The parliamentary decision comes as two amendments were added to the European Central Bank’s annual report shortly before the vote. Up to 420 lawmakers voted for the First Amendment, with 158 voting against and 64 absent. However, 438 lawmakers voted for the Second Amendment, with 158 against and 44 absent.

European lawmakers urge ECB to boost its monitoring of digital assets

The Parliament’s backing is crucial, as the European Central Bank requires legislative approval from Parliament before it can issue a digital euro. The initiative also means the central bank’s goal of a 2029 launch depends on regional lawmakers signing off.

The EU’s stance on the digital euro marks a shift from previous proposals focused only on offline payments. The shift also signals better alignment with the ECB on preserving the region’s monetary sovereignty. The MEPs called for a digital euro that enables access to payment services and provides usable public money in both online and offline forms.

“These votes are a big win for the progress of the digital euro. There is now a clear parliamentary majority in favour of an inclusive future form of cash – money in digital form backed by the central bank.”

-Laura Casonato, Head of Policy at Positive Money Europe.

European lawmakers also called for the ECB to advance its monitoring of virtual assets. The MEPs warned that the shift to digital payments could create new forms of exclusion for merchants.

Europe’s push for a digital euro aims to enable the bloc to make online payments without relying on U.S payment systems. A legislative amendment stated that the digital euro is essential to reduce fragmentation in retail payments and to support the integrity and resilience of the single market. 

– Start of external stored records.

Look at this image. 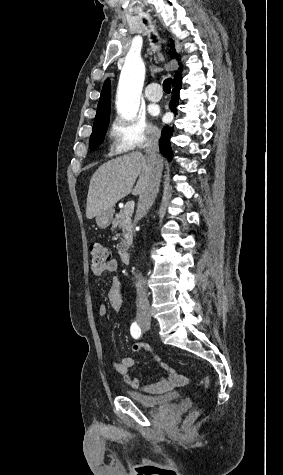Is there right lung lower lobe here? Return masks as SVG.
Wrapping results in <instances>:
<instances>
[{
    "label": "right lung lower lobe",
    "mask_w": 283,
    "mask_h": 475,
    "mask_svg": "<svg viewBox=\"0 0 283 475\" xmlns=\"http://www.w3.org/2000/svg\"><path fill=\"white\" fill-rule=\"evenodd\" d=\"M181 79H182V76L181 74H179L174 78L173 83H172L173 96L170 102V109L173 110L175 114H177L176 107L178 106V102H179L178 93L181 89ZM173 131H174L173 127H169V126L163 127L161 139L159 142L161 153L163 154L164 157L168 158L169 161L172 159V155H173L171 151V144H170V137L172 136Z\"/></svg>",
    "instance_id": "obj_1"
}]
</instances>
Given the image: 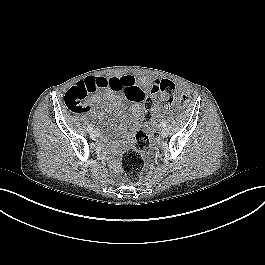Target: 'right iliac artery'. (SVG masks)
<instances>
[{
    "mask_svg": "<svg viewBox=\"0 0 265 265\" xmlns=\"http://www.w3.org/2000/svg\"><path fill=\"white\" fill-rule=\"evenodd\" d=\"M92 130H93V127H92L91 124H89V125L87 126V131H88V132H92Z\"/></svg>",
    "mask_w": 265,
    "mask_h": 265,
    "instance_id": "82829eb1",
    "label": "right iliac artery"
}]
</instances>
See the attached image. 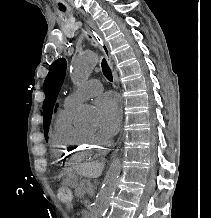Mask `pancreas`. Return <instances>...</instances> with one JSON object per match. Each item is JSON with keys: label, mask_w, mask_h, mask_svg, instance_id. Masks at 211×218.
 <instances>
[{"label": "pancreas", "mask_w": 211, "mask_h": 218, "mask_svg": "<svg viewBox=\"0 0 211 218\" xmlns=\"http://www.w3.org/2000/svg\"><path fill=\"white\" fill-rule=\"evenodd\" d=\"M85 189H86V188H81V190H77V191H76V194H77V195H87Z\"/></svg>", "instance_id": "cf45deb5"}]
</instances>
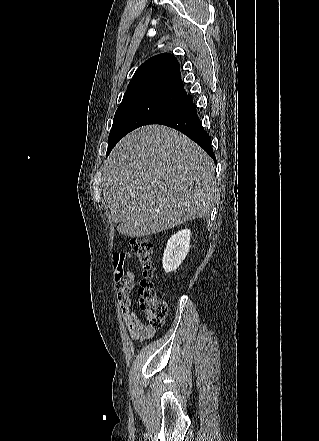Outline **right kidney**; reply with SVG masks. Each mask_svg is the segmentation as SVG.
<instances>
[{
    "mask_svg": "<svg viewBox=\"0 0 319 441\" xmlns=\"http://www.w3.org/2000/svg\"><path fill=\"white\" fill-rule=\"evenodd\" d=\"M190 229H182L169 238L163 254V268L166 273L176 271L190 248Z\"/></svg>",
    "mask_w": 319,
    "mask_h": 441,
    "instance_id": "right-kidney-1",
    "label": "right kidney"
}]
</instances>
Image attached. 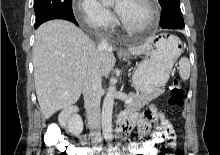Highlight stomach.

The initiative follows Europe’s efforts to break its dependence on foreign firms, such as Visa and Mastercard. Christine Lagarde, President of the ECB, on Monday revealed that the digital euro will be built on European infrastructure to reduce excessive reliance on foreign payment system providers critical to the region’s economy.

The EU first proposed the digital euro in June 2023, but it stalled in countries such as Germany, awaiting support of member states and approval from European lawmakers. A number of nations in the bloc gave their green light to the digital euro in December, putting pressure on lawmakers. 

ECB’s president calls for a tokenized central bank money

Lagarde stated that the bloc needs to complement physical cash with the digital euro. She argued that cash cannot be used for digital payments and also noted that its share in day-to-day payments is declining as a result.

Lagarde believes that a digital euro will provide consumers across the bloc with a solution accepted for all digital payments. She also revealed that the digital euro will ensure greater privacy, even though the central bank will not have access to personal data.

The ECP president added that the digital euro will benefit businesses in the region by reducing merchant fees. She argued that it will allow European private payment service providers to expand the reach of their services with ease.

Largarde also urged lawmakers to make tokenized central bank money available to support the development of an integrated crypto-based European ecosystem. She said the initiative will ensure the ecosystem has a risk-free, euro-denominated, European asset at its core.

The ECB’s president said the initiative needs to settle DLT-based wholesale transactions in central bank money. She revealed that the bank’s project Pontes will provide a solution for the initiative in Q3 of 2026. Another goal Lagarde highlighted was the ECB’s Appia project, aimed at creating an integrated European market for virtual assets from the outset.